CANBERRA A United Nations climate change meeting in Canada is unlikely to produce a "son of Kyoto" deal and setting new targets for reducing greenhouse gas emissions is not the answer, Australia said on Wednesday.
Environment Minister Ian Campbell said that any framework developed to replace the U.N.'s Kyoto Protocol on limiting emissions of gases when it runs out in 2012 needed to recognise the needs of both the developed and developing worlds.
"What occurs after 2012 is a matter of life and death for our planet," Campbell, who will attend the final stages of the Montreal meeting next week, told a news conference.
"It's unlikely that you'll have a son of Kyoto come out of Montreal. If we go for that sort of achievement at Montreal, we'll walk away in tears, we have to try to build a framework through a series of steps that is comprehensive and effective."
The Montreal meeting, which opened this week, is the first of the annual U.N. climate talks since the Kyoto Protocol -- that limits greenhouse gases mainly from human use of fossil fuels in power plants, factories and cars -- came into force in February.
Many Kyoto nations want Montreal to launch negotiations, likely to last years, on setting new curbs once Kyoto's goals run out in 2012. But the United States and Australia have rejected Kyoto as a straitjacket threatening economic growth.
Under Kyoto, about 40 industrialised countries including European Union nations, Russia and Japan, have to cut emissions of carbon dioxide by 5.2 percent below 1990 levels by 2008-12.

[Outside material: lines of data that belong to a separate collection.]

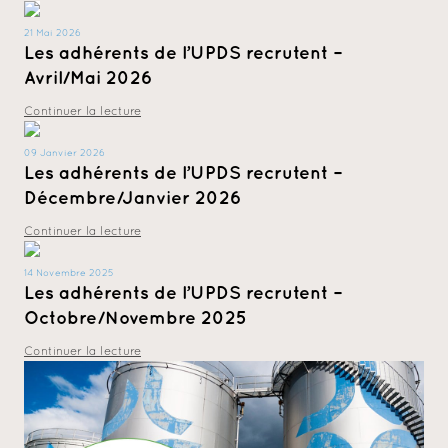
21 Mai 2026
Les adhérents de l’UPDS recrutent –
Avril/Mai 2026
Continuer la lecture
09 Janvier 2026
Les adhérents de l’UPDS recrutent –
Décembre/Janvier 2026
Continuer la lecture
14 Novembre 2025
Les adhérents de l’UPDS recrutent –
Octobre/Novembre 2025
Continuer la lecture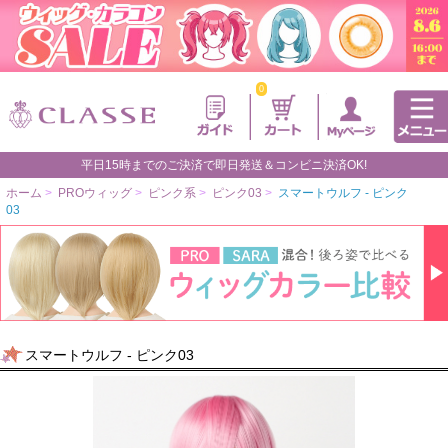
0
平日15時までのご決済で即日発送＆コンビニ決済OK!
ホーム
>
PROウィッグ
>
ピンク系
>
ピンク03
>
スマートウルフ - ピンク
03
スマートウルフ - ピンク03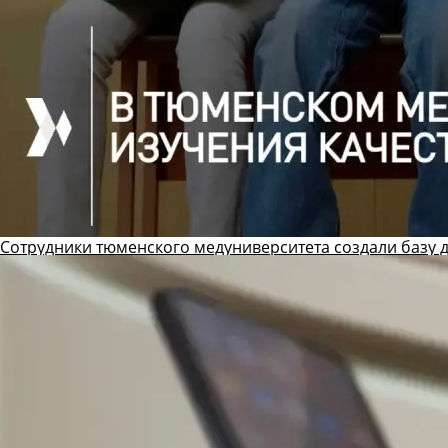
Сотрудники тюменского медуниверситета создали базу 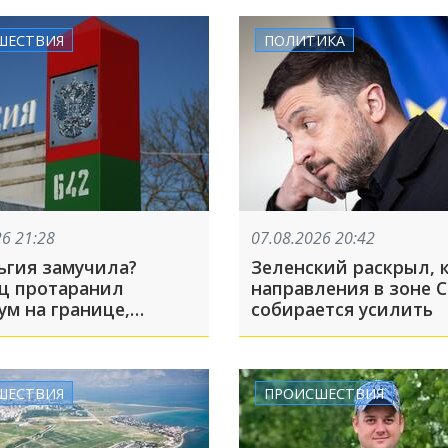
ШЕСТВИЯ
ПОЛИТИКА
26 21:28
07.08.2026 20:42
ьгия замучила?
Зеленский раскрыл, 
ц протаранил
направления в зоне 
ум на границе,
собирается усилить
 в Россию и вернулся
о — экскурсия вышла
ой
ШЕСТВИЯ
ПРОИСШЕСТВИЯ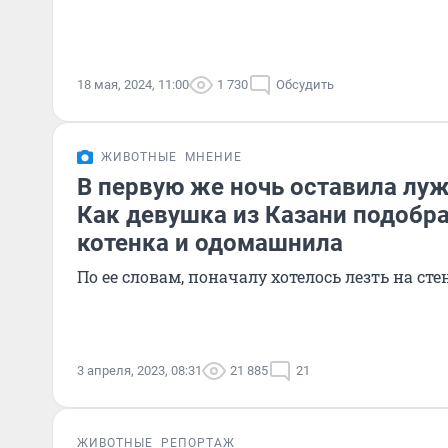
18 мая, 2024, 11:00
1 730
Обсудить
ЖИВОТНЫЕ
МНЕНИЕ
В первую же ночь оставила луж
Как девушка из Казани подобр
котенка и одомашнила
По ее словам, поначалу хотелось лезть на сте
3 апреля, 2023, 08:31
21 885
21
ЖИВОТНЫЕ
РЕПОРТАЖ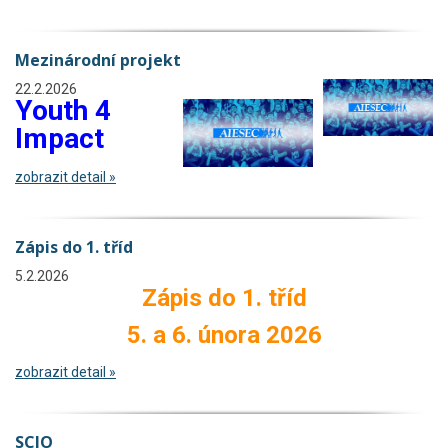
Mezinárodní projekt
22.2.2026
Youth 4
Impact
zobrazit detail »
Zápis do 1. tříd
5.2.2026
Zápis do 1. tříd
5. a 6. února 2026
zobrazit detail »
SCIO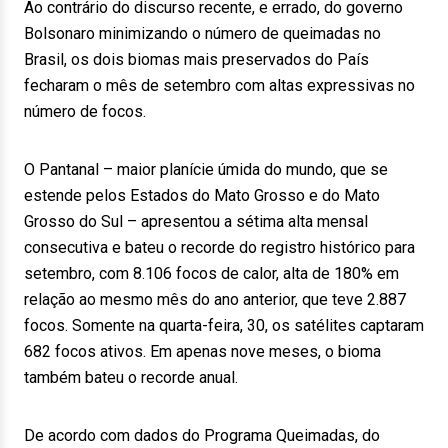
Ao contrário do discurso recente, e errado, do governo
Bolsonaro minimizando o número de queimadas no
Brasil, os dois biomas mais preservados do País
fecharam o mês de setembro com altas expressivas no
número de focos.
O Pantanal – maior planície úmida do mundo, que se
estende pelos Estados do Mato Grosso e do Mato
Grosso do Sul – apresentou a sétima alta mensal
consecutiva e bateu o recorde do registro histórico para
setembro, com 8.106 focos de calor, alta de 180% em
relação ao mesmo mês do ano anterior, que teve 2.887
focos. Somente na quarta-feira, 30, os satélites captaram
682 focos ativos. Em apenas nove meses, o bioma
também bateu o recorde anual.
De acordo com dados do Programa Queimadas, do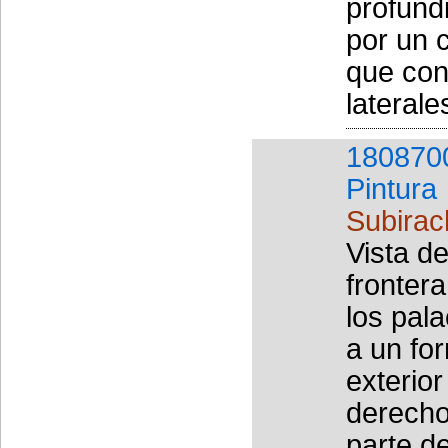
profund
por un 
que con
laterale
180870
Pintura
Subirac
Vista de
fronter
los pala
a un for
exterio
derecho 
parte de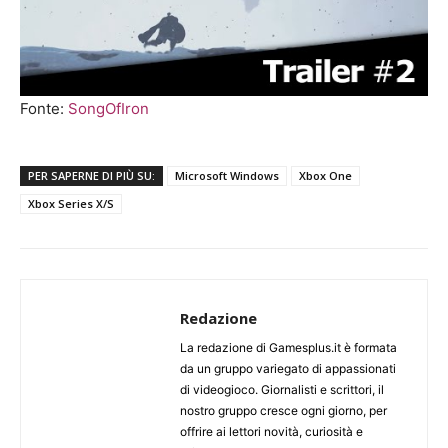
Fonte:
SongOfIron
PER SAPERNE DI PIÙ SU:
Microsoft Windows
Xbox One
Xbox Series X/S
Redazione
La redazione di Gamesplus.it è formata
da un gruppo variegato di appassionati
di videogioco. Giornalisti e scrittori, il
nostro gruppo cresce ogni giorno, per
offrire ai lettori novità, curiosità e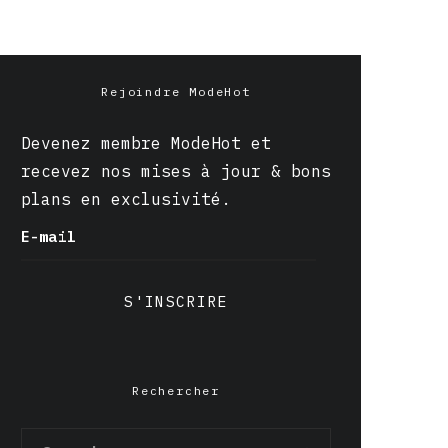
Rejoindre ModeHot
Devenez membre ModeHot et
recevez nos mises à jour & bons
plans en exclusivité.
E-mail
S'INSCRIRE
Rechercher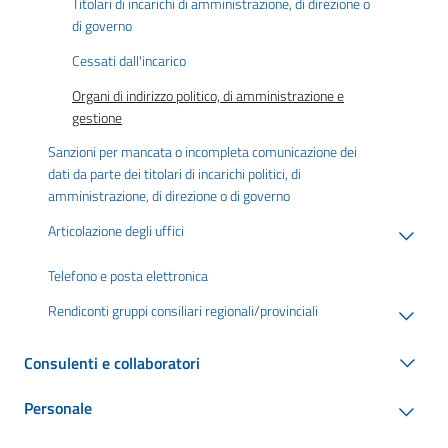
Titolari di incarichi di amministrazione, di direzione o
di governo
Cessati dall'incarico
Organi di indirizzo politico, di amministrazione e
gestione
Sanzioni per mancata o incompleta comunicazione dei
dati da parte dei titolari di incarichi politici, di
amministrazione, di direzione o di governo
Articolazione degli uffici
Telefono e posta elettronica
Rendiconti gruppi consiliari regionali/provinciali
Consulenti e collaboratori
Personale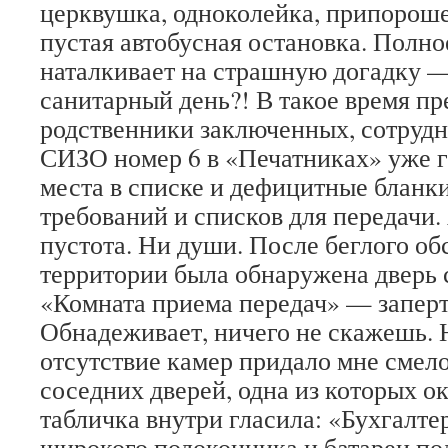
церквушка, одноколейка, припороше
пустая автобусная остановка. Полно
наталкивает на страшную догадку 
санитарный день?! В такое время п
родственники заключенных, сотрудн
СИЗО номер 6 в «Печатниках» уже г
места в списке и дефицитные бланк
требований и списков для передачи.
пустота. Ни души. После беглого об
территории была обнаружена дверь 
«Комната приема передач» — заперт
Обнадеживает, ничего не скажешь. 
отсутствие камер придало мне смел
соседних дверей, одна из которых о
табличка внутри гласила: «Бухгалте
широкого подоконника и батареи по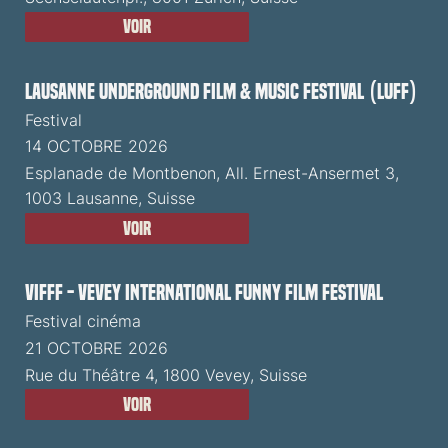
Voir
Lausanne Underground Film & Music Festival (LUFF)
Festival
14 OCTOBRE 2026
Esplanade de Montbenon, All. Ernest-Ansermet 3,
1003 Lausanne, Suisse
Voir
VIFFF - Vevey International Funny Film Festival
Festival cinéma
21 OCTOBRE 2026
Rue du Théâtre 4, 1800 Vevey, Suisse
Voir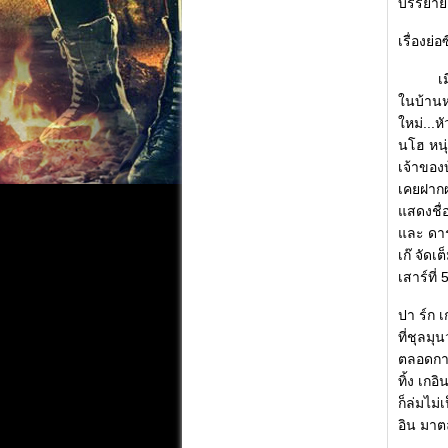
บรรยาย
เรื่องย่อ
เมื่อ ห
ในบ้านหล
ใหม่...
นโฮ หนุ
เจ้าของ
เคยฝากผ
แสดงชื่
และ ดาร
เก๊ จัด
เสาร์ที่ 
ปา ร์ก 
ที่ชุลมุ
ตลอดกาล
ทิ้ง เกอ
ก็ล่มไม่
อิน มาต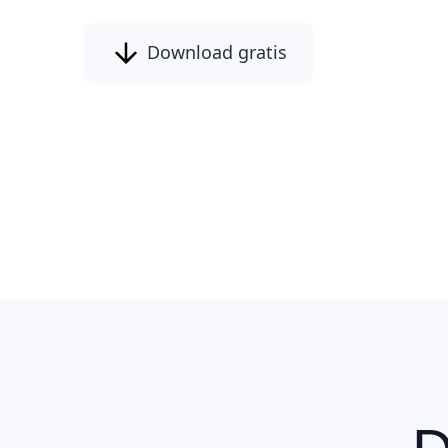
Download gratis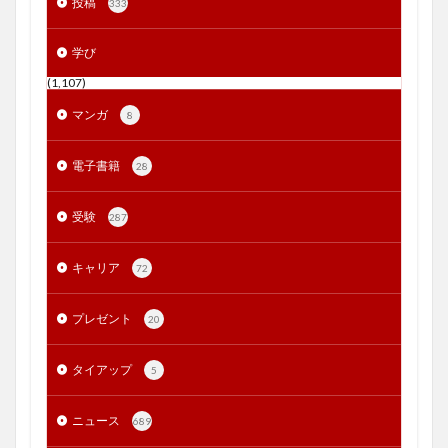
投稿
333
学び
(1,107)
マンガ
8
電子書籍
28
受験
287
キャリア
72
プレゼント
20
タイアップ
5
ニュース
689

While not supporting Kyoto, Campbell said on Wednesday that Australia remained on track to meet its target of limiting emissions to an 8 percent increase in 1990 levels by 2012 -- a target that recognised the country's high reliance on coal, which is used to generate 85 percent of Australia's electricity.
"While we are all working towards where we go next on a global basis, realistically it will take some years to achieve agreement on the nature of a future response," Campbell said.
Australia is pushing the use of new technology to cut greenhouse gas emissions, which is the focus of the newly formed Asia Pacific Partnership on Clean Development and Climate that will meet for the first time in mid-January in Sydney.
Australia, the United States, Japan, South Korea, India and China are the founding members of the partnership, which they say will complement and not replace the Kyoto agreement.